- Kategori
- Aşk - Evlilik
Oğlun kızın olsun hele!!!

Salaş lokantalarda yemeyi, içmeyi seviyorum. Hem mistik bir havaları oluyor. Hem de beraber gözükmek istemeyen çiftler geliyor buralara. Yasak aşk yaşayanlar, İlişkisinin bilinmemesini isteyenler. İlişkilerinden dolayı toplumdan tepki alacağından korkanlar.
Cumartesi günü, eski İstanbul fotoğraflarına bakarken. Meyhane resimlerine takıldım. Balık ve rakı! Bu ikili ile ilgili onlarca yazı ve resim var internette. İnsanlar neler anlatmış, neler görüntülemiş. Edirne’de Kıyıkta “Kime Ne” meyhanesinde yaptığım gösteriden bu yana rakı içemiyorum ben. O akşam Hayatımda ilk ve son defa beş duble rakı içtim. Fotoğraflara bakarken inanmayacaksınız ilk önce balık kokusu geldi burnuma
Ardından keskin bir anason kokusu! Ne oluyor bana böyle gündüz vakti? Birkaç arkadaşımı telefonla aradım hepsinin işi var. Yine o salaş lokantalardan bir tanesine gittim. Soba yanıyor çıtır çıtır. Duvarlarda balık ağları, ağlara takılmış kurumuş denizyıldızları... İçeride yalnız başına oturan genç bir kadın var. Başka da kimse yok. Kadının birilerini beklediği, lokantanın kapısının her açılışında gözlerinin kapıya yönelmesinden belli!
Bir duble yaş üzüm rakısı söyledim kendime, çinakop, çoban salata... Benim masa tamam. Fonda, Behiye Aksoy
“<ı>Saymadım kaç yıl oldu sen, ellerin olalı”

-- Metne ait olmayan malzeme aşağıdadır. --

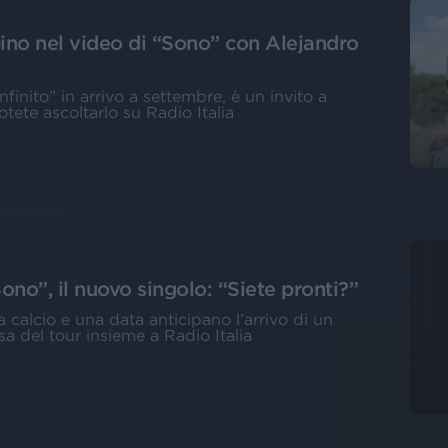
no nel video di “Sono” con Alejandro
infinito” in arrivo a settembre, è un invito a
tete ascoltarlo su Radio Italia
no”, il nuovo singolo: “Siete pronti?”
 calcio e una data anticipano l’arrivo di un
a del tour insieme a Radio Italia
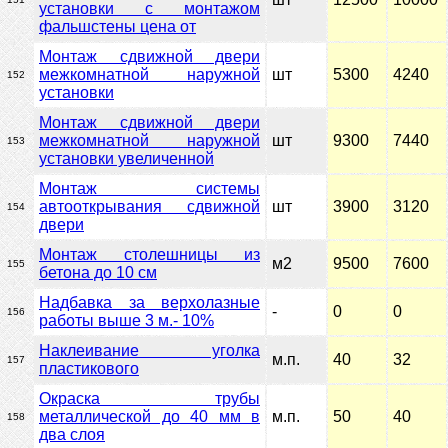
установки с монтажом
фальшстены цена от
Монтаж сдвижной двери
межкомнатной наружной
шт
5300
4240
152
установки
Монтаж сдвижной двери
межкомнатной наружной
шт
9300
7440
153
установки увеличенной
Монтаж системы
автооткрывания сдвижной
шт
3900
3120
154
двери
Монтаж столешницы из
м2
9500
7600
155
бетона до 10 см
Надбавка за верхолазные
-
0
0
156
работы выше 3 м.- 10%
Наклеивание уголка
м.п.
40
32
157
пластикового
Окраска трубы
металлической до 40 мм в
м.п.
50
40
158
два слоя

“<ı>Bilmem yüzün güldü mü? Ayrıldık ayrılalı?”
Kadında rakı içiyor, öyle böyle değil, iyi içici.
Lokantanın kapısı açılıyor, kapıya bağlı olan deniz kabuklarının gürültüsü ile beraber içeriye orta yaşlı bir bey giriyor.
Tamam işte. Senaryoyu yazıyorum kafamda; Adam evli, kadın adamın sevgilisi! Adam başı ile selam veriyor, bende aynı şekilde karşılık veriyorum. Şarkıların sözlerine takıyorum kafayı, kendimle konuşuyorum. Bu insanlar neler yaşamışlar böyle, yaşadıklarından nasıl etkilenmişler de, yazabilmişler bu sözleri. Abdurrahim Karakoç geliyor aklıma
Mihriban’ın söz yazarı!
“Sarı saçlarına deli gönlümü
Bağlamışlar, çözülmüyor Mihriban.
Ayrılıktan zor belleme ölümü
Görmeyince sezilmiyor Mihriban.”
Bu şiir yazılalı tam kırk yıl olmuş, şairin “Sarı Saçlısını”, kimse bilmiyor. “Aşk bu be” diyorum içimden. İkinci dubleyi söylüyorum. Bu şiirin devamı niteliğinde bir şiiri daha var şairin. “Çarptı işe bu meret beni. ”Gözlerim balık ağlarında, sözleri mırıldanıyorum.
Unutmak kolay mı deme
Unutursun Mihribanım
Oğlun kızın olsun hele
Unutursun Mihribanım
Hayat böyle bir gemide
Eskiler yiter yenide
Beni değil kendini de
Unutursun Mihribanım.
Tamam, oldum ben, Birisi yanıma gelse dokunsa ağlayacağım. Komşu masada sesler yükseliyor. Bağrış, gürültü genç kadın ağlıyor, hışımla kalkıyor masadan. Kapıyı vurup çıkıyor. Kafam güzele yakın ya, adama sesleniyorum. “Ağabey be rahatla bir rakı içirmediniz, şerefsizim.”